Landmark data from the phase 3 SOLO-1 (NCT01844986) and SOLO-2 (NCT01874353) trials collectively established olaparib (Lynparza) as a central component of maintenance therapy for patients with BRCA-mutated ovarian cancer, according to Kevin Elias, MD.1,2
“Olaparib is still very much one of the treatments of choice for women with somatic or germline [BRCA] mutations who have just finished primary therapy. We have the longest safety and efficacy data for olaparib compared with other PARP inhibitors, and we know that for this subgroup of patients, the benefit is tremendous,” Elias said during an interview with OncLive®. Elias is a gynecologic oncologist and the Lilli and Seth Harris Endowed Chair for Ovarian Cancer Research at the Cleveland Clinic in Ohio.
In the interview, Elias discussed the need for germline and somatic testing at diagnosis, the ongoing investigation of optimal treatment duration, and safety considerations associated with the use of PARP inhibitors.
OncLive: What were the key efficacy findings from the SOLO-1 and SOLO-2 trials?
Elias: The SOLO-1 and SOLO-2 trials were looking at maintenance olaparib therapy. The SOLO studies focused on individuals with germline mutations in the BRCA1 or BRCA2 genes, but in SOLO-1, patients could have somatic mutations in BRCA1 or BRCA2. SOLO-1 was looking at newly diagnosed women who had just finished primary therapy with surgery and a platinum doublet for ovarian cancer and randomized them to either maintenance olaparib therapy, which was [given at a dose of] 300 mg twice daily, or placebo for up to 2 years.
The primary outcome was progression-free survival [PFS], and for women randomized to olaparib, the chances of progression or death were reduced by 70% [compared with placebo]. It was a very positive study.
SOLO-2 was a little bit different [because it looked] at women with recurrent ovarian cancer and only focused on germline mutation carriers. All patients in SOLO-2 had received at least 2 lines of platinum-based chemotherapy and were platinum sensitive in the most recent line. These patients were also randomized to 300 mg of olaparib twice daily or placebo.

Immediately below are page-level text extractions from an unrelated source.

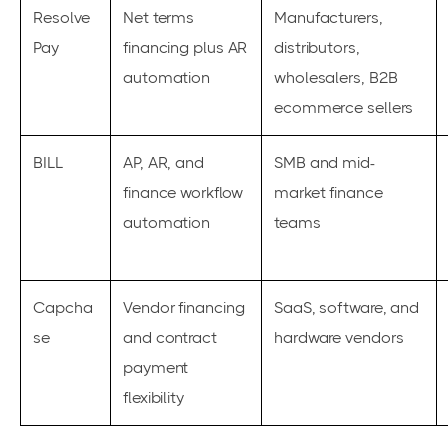
Resolve
Net terms
Manufacturers,
Pay
financing plus AR
distributors,
automation
wholesalers, B2B
ecommerce sellers
BILL
AP, AR, and
SMB and mid-
finance workflow
market finance
automation
teams
Capcha
Vendor financing
SaaS, software, and
se
and contract
hardware vendors
payment
flexibility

Similarly, there was also a strong PFS benefit in that setting, although the magnitude of benefit in the recurrent setting was not quite as great as in the primary setting. In SOLO-2, the median PFS in the olaparib group was 19.1 months vs 5.5 months in the placebo group.
What did the long-term data from SOLO-1 show?
The long-term survival data from SOLO-1 showed that, at 7 years from randomization, the risk of death [was reduced by 45%] for those receiving olaparib vs those in the placebo group. Almost half [45.3%] of patients in the olaparib group were still alive and had not recurred at 7 years, whereas [79.4%] of patients in the placebo group had recurred or died [within that period].
How do these data inform treatment decision-making?
[These data] highlight the importance of understanding underlying germline predisposition in ovarian cancer at initial diagnosis. The earlier we know if someone is a BRCA1 or BRCA2 mutation carrier, either at a germline or somatic level, the sooner we’re able to get them appropriately onto olaparib therapy. We can make a strong recommendation that it alters the treatment trajectory.
What I counsel my patients is that, looking across the studies with olaparib, if they’re a good candidate based on the study criteria, we can cut their risk of relapse or death by more than half by going on [PARP inhibitor] maintenance therapy.
What questions persist regarding olaparib use in ovarian cancer treatment?
We still have questions about olaparib as far as the duration of therapy. In the initial studies, all patients were randomized to 2 years of olaparib therapy. There’s currently a study funded by the NRG that’s randomizing patients to either 2 years or 1 year of maintenance therapy. Two years of therapy was chosen rather empirically, and it could be that patients might benefit from shorter courses, which would be beneficial not only in terms of cost but also [adverse] effects [AEs].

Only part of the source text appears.